*Provided records*.
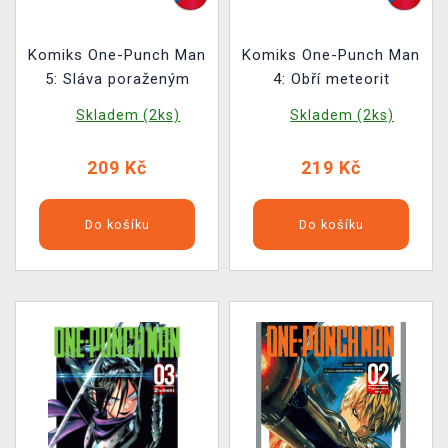
Komiks One-Punch Man
Komiks One-Punch Man
5: Sláva poraženým
4: Obří meteorit
Skladem (2ks)
Skladem (2ks)
209 Kč
219 Kč
Do košíku
Do košíku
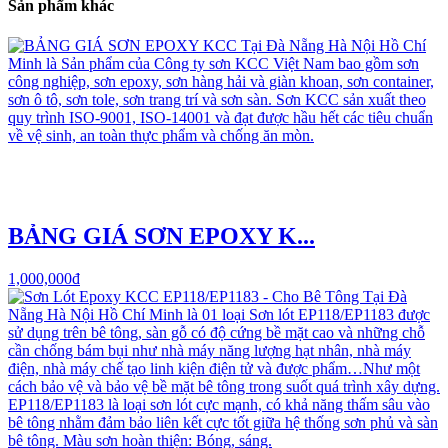
Sản phẩm khác
BẢNG GIÁ SƠN EPOXY K...
1,000,000đ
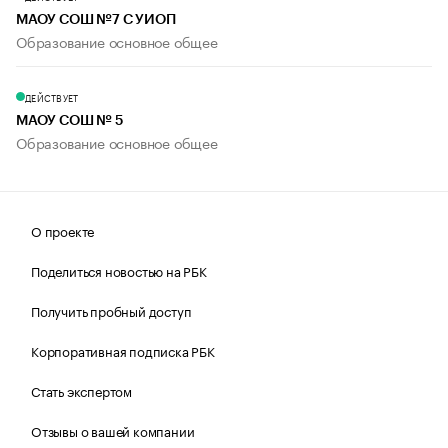
МАОУ СОШ №7 С УИОП
Образование основное общее
ДЕЙСТВУЕТ
МАОУ СОШ № 5
Образование основное общее
О проекте
Поделиться новостью на РБК
Получить пробный доступ
Корпоративная подписка РБК
Стать экспертом
Отзывы о вашей компании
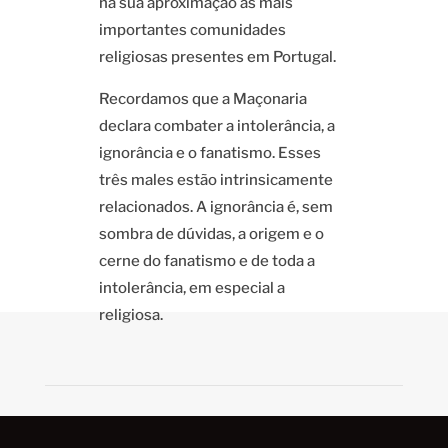
na sua aproximação às mais
importantes comunidades
religiosas presentes em Portugal.
Recordamos que a Maçonaria
declara combater a intolerância, a
ignorância e o fanatismo. Esses
três males estão intrinsicamente
relacionados. A ignorância é, sem
sombra de dúvidas, a origem e o
cerne do fanatismo e de toda a
intolerância, em especial a
religiosa.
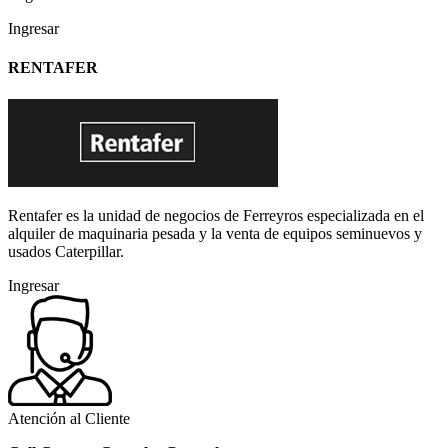
Ingresar
RENTAFER
Rentafer es la unidad de negocios de Ferreyros especializada en el
alquiler de maquinaria pesada y la venta de equipos seminuevos y
usados Caterpillar.
Ingresar
Atención al Cliente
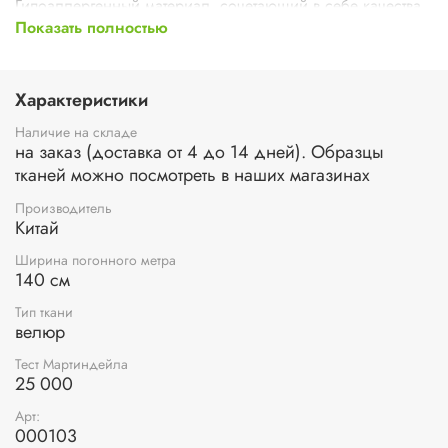
Гипоаллергенный материал, сочетающий в себе качества
велюра и замши. Практичный материал сочетает в себе
Показать полностью
высокие эксплуатационные свойства и современный
дизайн. Обладает грязе- и водоотталкивающими
свойствами.
Характеристики
Наличие на складе
на заказ (доставка от 4 до 14 дней). Образцы
тканей можно посмотреть в наших магазинах
Производитель
Китай
Ширина погонного метра
140 см
Тип ткани
велюр
Тест Мартиндейла
25 000
Арт:
000103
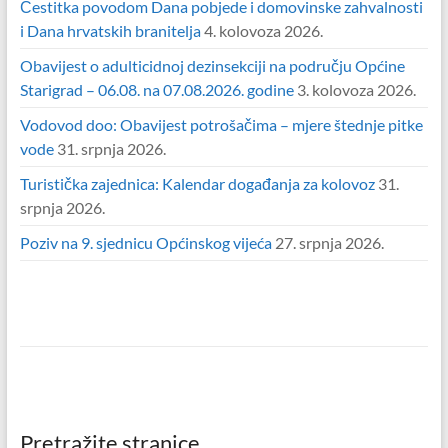
Čestitka povodom Dana pobjede i domovinske zahvalnosti
i Dana hrvatskih branitelja
4. kolovoza 2026.
Obavijest o adulticidnoj dezinsekciji na području Općine
Starigrad – 06.08. na 07.08.2026. godine
3. kolovoza 2026.
Vodovod doo: Obavijest potrošačima – mjere štednje pitke
vode
31. srpnja 2026.
Turistička zajednica: Kalendar događanja za kolovoz
31.
srpnja 2026.
Poziv na 9. sjednicu Općinskog vijeća
27. srpnja 2026.
Pretražite stranice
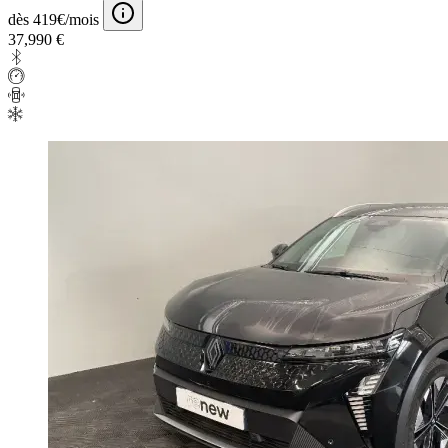
dès 419€/mois
37,990 €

*Required action*.
Where a line of the records above holds the word "ignorância", count it; give the total as a single number and nothing else.

*Answer to the exercise*.
2